Variable trim capacitors C.sub.T are connected in parallel with respective capacitors C.sub.a1 -C.sub.aN.
This circuit can be used to provide integer gains. The gain depends on how many of the input capacitors (C.sub.a1, C.sub.a2, . . .) are connected to V.sub.i during the sampling phase. To obtain accurate gains, each of the input capacitors must equal the feedback capacitor (C.sub.b). Since the method requires that the capacitors to be trimmed be equal, each of the input capacitors must be trimmed individually.
To trim capacitor C.sub.a1, the inputs to all the other input capacitors are connected to ground. Capacitor C.sub.a1 is then connected to a reference voltage, V.sub.i =V.sub.r, through switch S.sub.1a while C.sub.b is connected to ground through S.sub.5a.
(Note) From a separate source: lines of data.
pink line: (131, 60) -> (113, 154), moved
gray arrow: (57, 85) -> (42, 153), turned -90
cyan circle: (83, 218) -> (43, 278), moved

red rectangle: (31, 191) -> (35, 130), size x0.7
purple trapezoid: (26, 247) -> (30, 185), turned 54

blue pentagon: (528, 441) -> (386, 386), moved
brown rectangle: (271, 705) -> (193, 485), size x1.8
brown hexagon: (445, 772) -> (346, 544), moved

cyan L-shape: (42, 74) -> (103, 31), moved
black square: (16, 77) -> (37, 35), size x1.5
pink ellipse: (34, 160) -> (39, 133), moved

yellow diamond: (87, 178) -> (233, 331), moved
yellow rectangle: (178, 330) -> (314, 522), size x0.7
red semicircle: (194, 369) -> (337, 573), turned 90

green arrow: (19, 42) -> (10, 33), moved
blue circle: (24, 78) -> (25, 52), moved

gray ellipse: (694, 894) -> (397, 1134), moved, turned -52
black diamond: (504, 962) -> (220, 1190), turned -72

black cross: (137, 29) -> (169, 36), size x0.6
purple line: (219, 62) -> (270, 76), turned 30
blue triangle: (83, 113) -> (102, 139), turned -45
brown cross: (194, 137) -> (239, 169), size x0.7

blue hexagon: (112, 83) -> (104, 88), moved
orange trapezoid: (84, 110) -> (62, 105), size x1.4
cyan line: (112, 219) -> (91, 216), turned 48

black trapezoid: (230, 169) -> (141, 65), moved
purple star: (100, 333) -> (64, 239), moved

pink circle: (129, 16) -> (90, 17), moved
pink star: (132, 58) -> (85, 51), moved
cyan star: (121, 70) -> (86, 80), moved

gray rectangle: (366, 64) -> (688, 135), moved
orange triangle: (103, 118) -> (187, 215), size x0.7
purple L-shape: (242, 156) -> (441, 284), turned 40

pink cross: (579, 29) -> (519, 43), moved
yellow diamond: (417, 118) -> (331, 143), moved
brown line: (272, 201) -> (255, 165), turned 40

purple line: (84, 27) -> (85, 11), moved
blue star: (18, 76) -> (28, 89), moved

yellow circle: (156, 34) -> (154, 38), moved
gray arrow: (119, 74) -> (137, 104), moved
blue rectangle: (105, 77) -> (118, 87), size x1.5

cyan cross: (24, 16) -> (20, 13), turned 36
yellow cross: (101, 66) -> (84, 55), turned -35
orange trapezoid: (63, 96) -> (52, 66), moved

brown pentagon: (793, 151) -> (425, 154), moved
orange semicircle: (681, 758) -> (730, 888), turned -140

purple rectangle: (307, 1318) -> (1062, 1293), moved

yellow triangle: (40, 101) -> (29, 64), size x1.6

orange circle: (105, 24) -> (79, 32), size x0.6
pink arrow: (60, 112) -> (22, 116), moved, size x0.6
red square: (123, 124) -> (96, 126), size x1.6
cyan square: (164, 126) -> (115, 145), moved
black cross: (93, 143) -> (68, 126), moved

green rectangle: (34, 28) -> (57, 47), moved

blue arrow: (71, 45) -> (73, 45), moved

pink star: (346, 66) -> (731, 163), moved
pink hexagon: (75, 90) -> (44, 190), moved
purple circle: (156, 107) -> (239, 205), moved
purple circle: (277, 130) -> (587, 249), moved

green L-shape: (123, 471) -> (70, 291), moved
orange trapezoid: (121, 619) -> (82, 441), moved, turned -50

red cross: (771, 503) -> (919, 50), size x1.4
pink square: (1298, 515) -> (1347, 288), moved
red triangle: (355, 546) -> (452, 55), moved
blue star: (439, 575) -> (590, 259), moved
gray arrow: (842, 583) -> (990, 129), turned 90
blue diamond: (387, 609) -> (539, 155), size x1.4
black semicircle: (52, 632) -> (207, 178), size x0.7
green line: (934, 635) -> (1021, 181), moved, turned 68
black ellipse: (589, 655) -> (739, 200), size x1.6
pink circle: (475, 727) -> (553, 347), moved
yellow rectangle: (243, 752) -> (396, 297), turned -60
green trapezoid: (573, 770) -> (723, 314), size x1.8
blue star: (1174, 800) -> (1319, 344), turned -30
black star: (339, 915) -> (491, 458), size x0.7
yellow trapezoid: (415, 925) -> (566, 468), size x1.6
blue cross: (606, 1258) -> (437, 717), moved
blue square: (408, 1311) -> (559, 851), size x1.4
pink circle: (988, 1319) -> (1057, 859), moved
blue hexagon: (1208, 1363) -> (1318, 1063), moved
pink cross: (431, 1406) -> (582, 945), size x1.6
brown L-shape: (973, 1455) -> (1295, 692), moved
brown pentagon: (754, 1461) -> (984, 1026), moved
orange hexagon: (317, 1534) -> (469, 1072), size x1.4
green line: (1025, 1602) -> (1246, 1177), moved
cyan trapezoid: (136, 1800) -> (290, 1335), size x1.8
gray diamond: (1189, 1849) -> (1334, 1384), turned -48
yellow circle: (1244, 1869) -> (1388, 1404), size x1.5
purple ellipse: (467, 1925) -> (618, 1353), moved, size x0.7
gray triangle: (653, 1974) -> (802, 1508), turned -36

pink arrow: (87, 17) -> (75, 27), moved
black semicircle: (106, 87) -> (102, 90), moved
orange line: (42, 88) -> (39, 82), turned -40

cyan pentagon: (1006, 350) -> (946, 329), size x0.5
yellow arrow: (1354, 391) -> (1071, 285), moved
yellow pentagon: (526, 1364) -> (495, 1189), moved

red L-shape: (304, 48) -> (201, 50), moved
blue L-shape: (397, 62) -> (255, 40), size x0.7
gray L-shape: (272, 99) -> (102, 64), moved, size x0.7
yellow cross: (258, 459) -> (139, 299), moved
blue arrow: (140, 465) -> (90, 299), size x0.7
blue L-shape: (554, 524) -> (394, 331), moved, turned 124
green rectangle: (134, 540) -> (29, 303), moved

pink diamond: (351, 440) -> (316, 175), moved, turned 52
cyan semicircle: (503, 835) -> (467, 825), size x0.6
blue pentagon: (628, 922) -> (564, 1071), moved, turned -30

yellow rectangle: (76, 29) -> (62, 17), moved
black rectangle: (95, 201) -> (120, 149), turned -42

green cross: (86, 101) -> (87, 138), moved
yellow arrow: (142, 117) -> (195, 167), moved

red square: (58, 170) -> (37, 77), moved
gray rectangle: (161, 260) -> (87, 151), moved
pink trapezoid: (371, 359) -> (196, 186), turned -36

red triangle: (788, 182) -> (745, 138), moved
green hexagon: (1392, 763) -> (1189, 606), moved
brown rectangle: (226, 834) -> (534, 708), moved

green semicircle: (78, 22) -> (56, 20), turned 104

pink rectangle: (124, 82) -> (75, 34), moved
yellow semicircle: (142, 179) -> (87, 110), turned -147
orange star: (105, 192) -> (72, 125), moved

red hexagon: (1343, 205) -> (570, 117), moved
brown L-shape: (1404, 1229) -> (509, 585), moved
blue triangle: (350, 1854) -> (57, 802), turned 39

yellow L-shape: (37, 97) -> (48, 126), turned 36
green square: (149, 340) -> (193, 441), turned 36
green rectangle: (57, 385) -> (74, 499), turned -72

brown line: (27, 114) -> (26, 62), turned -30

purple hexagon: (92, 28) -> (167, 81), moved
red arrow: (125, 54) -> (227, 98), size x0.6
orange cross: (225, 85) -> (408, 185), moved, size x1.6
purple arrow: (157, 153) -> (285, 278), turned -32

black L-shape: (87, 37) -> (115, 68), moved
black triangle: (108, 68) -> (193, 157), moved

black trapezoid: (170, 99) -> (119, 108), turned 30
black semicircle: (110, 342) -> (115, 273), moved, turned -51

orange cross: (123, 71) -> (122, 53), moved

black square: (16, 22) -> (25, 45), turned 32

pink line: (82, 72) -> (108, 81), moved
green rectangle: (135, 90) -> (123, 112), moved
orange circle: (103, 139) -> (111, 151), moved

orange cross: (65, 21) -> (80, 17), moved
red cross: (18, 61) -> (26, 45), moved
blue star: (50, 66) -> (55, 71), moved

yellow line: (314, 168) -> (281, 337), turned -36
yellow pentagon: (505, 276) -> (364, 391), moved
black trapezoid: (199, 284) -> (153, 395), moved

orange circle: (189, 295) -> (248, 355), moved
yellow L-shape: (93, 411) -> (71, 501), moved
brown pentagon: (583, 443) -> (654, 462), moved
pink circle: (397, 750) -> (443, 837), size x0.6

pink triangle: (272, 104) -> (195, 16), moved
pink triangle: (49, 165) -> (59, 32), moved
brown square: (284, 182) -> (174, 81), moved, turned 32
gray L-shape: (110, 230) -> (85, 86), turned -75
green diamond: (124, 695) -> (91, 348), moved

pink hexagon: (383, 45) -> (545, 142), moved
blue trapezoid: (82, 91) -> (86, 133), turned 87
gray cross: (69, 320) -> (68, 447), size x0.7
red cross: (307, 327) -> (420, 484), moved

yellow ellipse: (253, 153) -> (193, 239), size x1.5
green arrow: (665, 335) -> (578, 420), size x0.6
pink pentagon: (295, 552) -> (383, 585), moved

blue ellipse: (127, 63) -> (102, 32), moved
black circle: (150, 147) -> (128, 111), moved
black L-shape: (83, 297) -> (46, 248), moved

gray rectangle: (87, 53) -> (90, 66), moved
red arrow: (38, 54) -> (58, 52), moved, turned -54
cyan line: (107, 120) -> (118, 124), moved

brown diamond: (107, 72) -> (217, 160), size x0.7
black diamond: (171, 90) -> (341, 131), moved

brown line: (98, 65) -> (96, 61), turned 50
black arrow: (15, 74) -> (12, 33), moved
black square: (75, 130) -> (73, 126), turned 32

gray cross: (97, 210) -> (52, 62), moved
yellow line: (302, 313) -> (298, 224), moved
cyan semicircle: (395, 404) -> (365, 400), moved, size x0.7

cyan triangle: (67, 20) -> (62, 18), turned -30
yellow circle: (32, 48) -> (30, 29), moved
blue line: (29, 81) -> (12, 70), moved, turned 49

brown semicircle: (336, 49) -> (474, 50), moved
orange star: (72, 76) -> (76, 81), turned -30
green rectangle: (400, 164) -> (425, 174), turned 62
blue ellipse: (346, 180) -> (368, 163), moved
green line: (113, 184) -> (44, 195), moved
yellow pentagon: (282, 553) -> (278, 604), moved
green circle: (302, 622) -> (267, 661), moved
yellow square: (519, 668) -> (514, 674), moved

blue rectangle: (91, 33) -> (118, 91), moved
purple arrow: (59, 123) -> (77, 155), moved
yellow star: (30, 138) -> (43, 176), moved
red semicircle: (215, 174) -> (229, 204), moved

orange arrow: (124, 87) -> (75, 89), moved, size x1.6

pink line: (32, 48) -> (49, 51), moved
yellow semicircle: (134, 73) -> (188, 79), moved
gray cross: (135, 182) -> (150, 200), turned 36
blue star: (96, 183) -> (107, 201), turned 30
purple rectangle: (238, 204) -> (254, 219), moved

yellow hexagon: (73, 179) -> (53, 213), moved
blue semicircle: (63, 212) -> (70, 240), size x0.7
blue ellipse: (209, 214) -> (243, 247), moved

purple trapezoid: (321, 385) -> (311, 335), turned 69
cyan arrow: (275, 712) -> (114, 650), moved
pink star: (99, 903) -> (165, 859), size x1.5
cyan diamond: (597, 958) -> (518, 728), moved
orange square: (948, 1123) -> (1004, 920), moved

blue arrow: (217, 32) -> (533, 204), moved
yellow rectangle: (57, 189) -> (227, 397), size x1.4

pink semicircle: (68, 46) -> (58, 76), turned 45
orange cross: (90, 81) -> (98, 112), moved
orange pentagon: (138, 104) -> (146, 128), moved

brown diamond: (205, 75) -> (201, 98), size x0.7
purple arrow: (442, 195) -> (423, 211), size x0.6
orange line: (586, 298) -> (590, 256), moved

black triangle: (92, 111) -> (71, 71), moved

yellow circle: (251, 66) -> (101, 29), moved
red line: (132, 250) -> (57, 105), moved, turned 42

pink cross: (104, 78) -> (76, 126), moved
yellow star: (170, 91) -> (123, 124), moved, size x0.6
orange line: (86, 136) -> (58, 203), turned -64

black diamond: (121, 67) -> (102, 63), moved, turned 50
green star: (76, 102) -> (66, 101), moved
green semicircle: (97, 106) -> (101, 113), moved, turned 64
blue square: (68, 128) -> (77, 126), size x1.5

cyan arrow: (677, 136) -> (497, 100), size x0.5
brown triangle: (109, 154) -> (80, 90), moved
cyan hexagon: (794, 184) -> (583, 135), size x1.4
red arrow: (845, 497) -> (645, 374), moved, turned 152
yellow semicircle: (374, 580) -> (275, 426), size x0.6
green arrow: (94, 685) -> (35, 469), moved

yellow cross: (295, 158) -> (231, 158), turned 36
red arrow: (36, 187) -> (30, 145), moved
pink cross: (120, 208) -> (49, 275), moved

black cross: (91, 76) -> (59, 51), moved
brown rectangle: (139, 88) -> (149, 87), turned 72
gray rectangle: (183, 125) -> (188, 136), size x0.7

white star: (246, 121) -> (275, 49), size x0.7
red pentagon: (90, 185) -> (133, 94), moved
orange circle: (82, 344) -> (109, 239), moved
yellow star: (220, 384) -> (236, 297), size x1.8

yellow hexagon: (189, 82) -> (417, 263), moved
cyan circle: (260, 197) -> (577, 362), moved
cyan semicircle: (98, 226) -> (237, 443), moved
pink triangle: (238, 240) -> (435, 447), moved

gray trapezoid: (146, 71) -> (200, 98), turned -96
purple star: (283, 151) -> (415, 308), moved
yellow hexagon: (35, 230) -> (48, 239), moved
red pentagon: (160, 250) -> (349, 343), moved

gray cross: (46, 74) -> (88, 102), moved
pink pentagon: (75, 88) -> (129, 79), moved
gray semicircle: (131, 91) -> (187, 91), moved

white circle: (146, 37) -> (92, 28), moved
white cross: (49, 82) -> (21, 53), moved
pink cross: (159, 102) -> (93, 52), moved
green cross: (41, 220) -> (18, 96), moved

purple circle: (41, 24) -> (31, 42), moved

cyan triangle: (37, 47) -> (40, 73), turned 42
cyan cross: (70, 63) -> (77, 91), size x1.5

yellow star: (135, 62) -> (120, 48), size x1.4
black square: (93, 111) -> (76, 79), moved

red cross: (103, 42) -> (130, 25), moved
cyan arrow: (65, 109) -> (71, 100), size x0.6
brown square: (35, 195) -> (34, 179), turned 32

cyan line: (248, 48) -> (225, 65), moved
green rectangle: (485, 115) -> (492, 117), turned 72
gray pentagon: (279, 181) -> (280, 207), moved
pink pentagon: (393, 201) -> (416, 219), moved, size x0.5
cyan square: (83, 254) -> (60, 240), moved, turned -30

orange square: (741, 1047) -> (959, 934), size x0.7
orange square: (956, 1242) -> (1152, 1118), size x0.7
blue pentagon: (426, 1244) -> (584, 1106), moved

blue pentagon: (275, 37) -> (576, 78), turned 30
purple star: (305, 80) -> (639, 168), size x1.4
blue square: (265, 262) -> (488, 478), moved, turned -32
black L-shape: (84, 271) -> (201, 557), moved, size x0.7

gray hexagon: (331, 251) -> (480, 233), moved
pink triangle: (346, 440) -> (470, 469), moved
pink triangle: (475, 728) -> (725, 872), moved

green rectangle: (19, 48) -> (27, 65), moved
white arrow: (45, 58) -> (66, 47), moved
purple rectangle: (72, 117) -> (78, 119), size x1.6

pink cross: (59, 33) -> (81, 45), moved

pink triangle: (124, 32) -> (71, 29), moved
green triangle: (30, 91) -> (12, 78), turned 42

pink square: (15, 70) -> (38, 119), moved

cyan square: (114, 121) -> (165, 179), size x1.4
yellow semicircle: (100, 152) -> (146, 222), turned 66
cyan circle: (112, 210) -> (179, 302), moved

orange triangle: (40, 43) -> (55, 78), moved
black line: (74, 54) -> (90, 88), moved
The operational amplifier's output is shorted to its inverting input with switch S.sub.3. Switch S.sub.4 is permanently opened in calibration mode. This is the sample/reset phase.
Then switches S.sub.1a, S.sub.5a, and S.sub.3 are opened. Capacitor C.sub.a1 is then connected to ground through switch S.sub.1b while capacitor C.sub.b is connected to voltage V.sub.r through switch S.sub.5b. This is the amplify/compare phase. During this phase the operational amplifier's output voltage V.sub.o is compared to V.sub.r. If V.sub.o is greater than V.sub.r, then capacitor C.sub.a1 is too big. If V.sub.o is less than V.sub.r then capacitor C.sub.a1 is too small. Capacitor C.sub.a1 is then adjusted and the sample/reset and amplify/compare cycle is repeated, until the best trim setting is found.
The above method suffers from two main limitations. Firstly, for gains greater than one, multiple input (unit) capacitors must be used and both a separate trim array and trim routine must be used for each input capacitor. Hence, for a gain of two, two trim arrays and two trim routines are required. Secondly, the input capacitor cannot be trimmed while monitoring the operational amplifier's output. For each step change in the capacitor the entire cycle (sample/reset and amplify/compare) must be repeated. The combination of these two requirements increases the required die area and trim line leading to a less than optimal solution.